Johnstown native Harry Wilson received the support of Republican Party leaders in Albany, Saratoga, Schenectady and Montgomery counties earlier this week in his bid to become state comptroller.
Wilson had already received GOP endorsements from Westchester, Rockland and Fulton counties. He’s the only Republican candidate in the race so far.
Wilson, who now lives in Westchester County, said he can help restore “checks and balances” to New York state’s government in ways incumbent Comptroller Democrat Thomas DiNapoli has not.
“Unfortunately, no one believes that someone who owes their job to the same folks who created our spending problems can be sufficiently independent in attacking their proposals when necessary,” he said. DiNapoli, a former Democratic assemblyman, was appointed comptroller by the state Legislature on Feb. 7, 2007, over the objections of former Gov. Eliot Spitzer, who supported other candidates with prior experience as lower-level comptrollers. DiNapoli was appointed to replace Democrat Alan Hevesi, who was re-elected in November 2006 only to resign a few months later after pleading guilty to using state workers to drive and run errands for his wife.
Wilson, 39, has never been elected to public office, but his affinity for politics goes back to his childhood growing up in Johnstown. His father worked as a bartender at the Rainbow Restaurant, owned by his uncle and godfather, Pete Wilson. The Rainbow Restaurant was at that time deeply connected to the Fulton County Republican establishment, and Wilson grew up watching it.
“My family has been active in Republican politics at the Fulton County level for a long time,” he said. “I remember going to Lincoln Day dinners [at the Rainbow] as a kid and hearing some great speakers, state Sen. Hugh Farley, Assemblyman Glen Harris, and that really helped spark my early interest in politics.”
Pete Wilson said he’s extremely proud of his nephew. He said he isn’t surprised he would chose to run for one of the state’s top jobs.

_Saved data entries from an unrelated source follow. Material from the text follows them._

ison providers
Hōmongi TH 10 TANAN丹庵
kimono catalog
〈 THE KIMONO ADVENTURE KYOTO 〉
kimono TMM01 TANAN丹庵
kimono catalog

“He was always very aggressive,” Pete Wilson said.
Harry Wilson excelled at academics and politics at Johnstown High School, where he was valedictorian and president of the class of 1989.
Johnstown 3rd Ward Councilman Brett Preston said he was a classmate of Wilson’s and still stays in touch with him through e-mail. He said Wilson possessed a rare combination of intelligence and social skills.
“He was extremely intelligent and talented but he was also so popular and well-liked. You don’t always see both of those things together like that,” Preston said. “We all knew he was destined for great things. The talk back then was always that he’d run for president one day.”
Wilson graduated from Harvard University and then earned a master’s in business administration from Harvard Business School. Following that he went to work on Wall Street at three financial firms: Goldman Sachs, Clayton, Dubilier & Rice and the Blackstone Group.
He described himself as an investor with experience in a wide range of businesses and economic sectors. His last job as an investor was working as a partner at Silver Point Capital, which he said had a hedge fund structure and dealt with many different kinds of investments from private equity to common stocks.
Wilson, who is married with children, said he was successful enough to retire in his mid-30s. He then volunteered to serve as the only Republican on President Barack Obama’s Auto Task Force. This was his first job working for the government.
Wilson said he viewed it as his role to provide investment advice to the U.S. Treasury Department, almost in the same way he would provide advice in a private equity deal. He said after analyzing the two businesses he supported the government’s bailout of General Motors but cautioned against the bailout of Chrysler because he thought the company had a low probability of turning the corner, making it a poor investment of taxpayer dollars.
He said he if he’s elected comptroller he would use the office to advocate for spending reform at the state level. He said he would use the comptroller’s power to author “program bills,” which are legislation introduced by either the governor, comptroller or attorney general to try to aggressively influence the Legislature to tackle spending issues.
“I think the comptroller’s role can fundamentally have a significant impact on spending in Albany. The problems are there, but there is no point in wasting time in my life doing this if I don’t think I can have a huge impact,” he said. “I feel the comptroller’s role has been traditionally handled by politicians who aren’t really looking to upset the apple cart and fundamentally aren’t trying to change anything.”